Looks good to me. In order to keep this as a viable entry in SO, lets answer the basic scheme and what I mean by historical reference with an example.
Your Scheme: Star Schema
In most design theories, you will hear about Star and Snowflake schemas. Without going too deep, Star Schema about Dimensions and Facts:
- Dimensions tell horizontal details about an entity that is unique across the database. [Bob's details]
- Facts are the aggregation of these Dimensions that answer a question. Example:
Tables [Students_DIM] and [Teachers_DIM] have a Fact table [Class_FACT] that show how the students are mapped to each other.
You have two Dimensions:
- Student_DIM / tblStud
- Offense_DIM / tblOff
And a FACT table that tells FACTS or aggregates of other dimensions to answer a question.
- Offense_FACT / tblGet
Your Fact table correctly uses a Database key between the dimension tables. Avoid natural keys that expose information in the keys and usually limit your design to wasteful strings and similar concatenations.
Since your FACT table needs to answer a question and also is neatly fit for reporting, take advantage and add meaningful historic columns:
CREATE TABLE Offense_FACT
( RecordNum INT
, StudID INT
, OffID INT
, Semester TINYINT
, Offense_Date DATE
Notice now how this FACT table can not only let you query for all the offenses a student has had, neatly, but also is able to answer business, sociological, and seasonal questions such as
- How many students typically are engaging in theft around Spring during Mondays vs Fridays?

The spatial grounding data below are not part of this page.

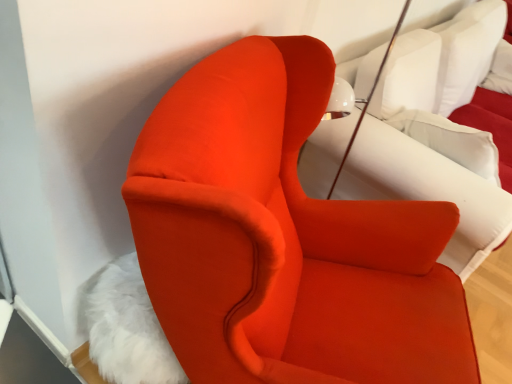 Question: From their relative heights in the image, would you say white fluffy rug at lower left is taller or shorter than white soft pillow at upper right?

Choices:
 (A) tall
 (B) short

Answer: (B)

Question: In terms of width, does white fluffy rug at lower left look wider or thinner when compared to white soft pillow at upper right?

Choices:
 (A) wide
 (B) thin

Answer: (A)

Question: Which of these objects is positioned farthest from the white fluffy rug at lower left?

Choices:
 (A) white soft pillow at upper right
 (B) velvet white bed at center
 (C) matte orange armchair at center

Answer: (A)

Question: Based on their relative distances, which object is farther from the white fluffy rug at lower left?

Choices:
 (A) velvet white bed at center
 (B) white soft pillow at upper right
 (C) matte orange armchair at center

Answer: (B)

- Does a Semester statistically matter? Or does the student?
- (since we have DIM tables, we can map characteristics or types of students)
- Does a students characteristics and social status have influence on types of offenses?
- For students that are older than 24 (when in California you can rent a car on your own), is there a generational difference between older and younger students?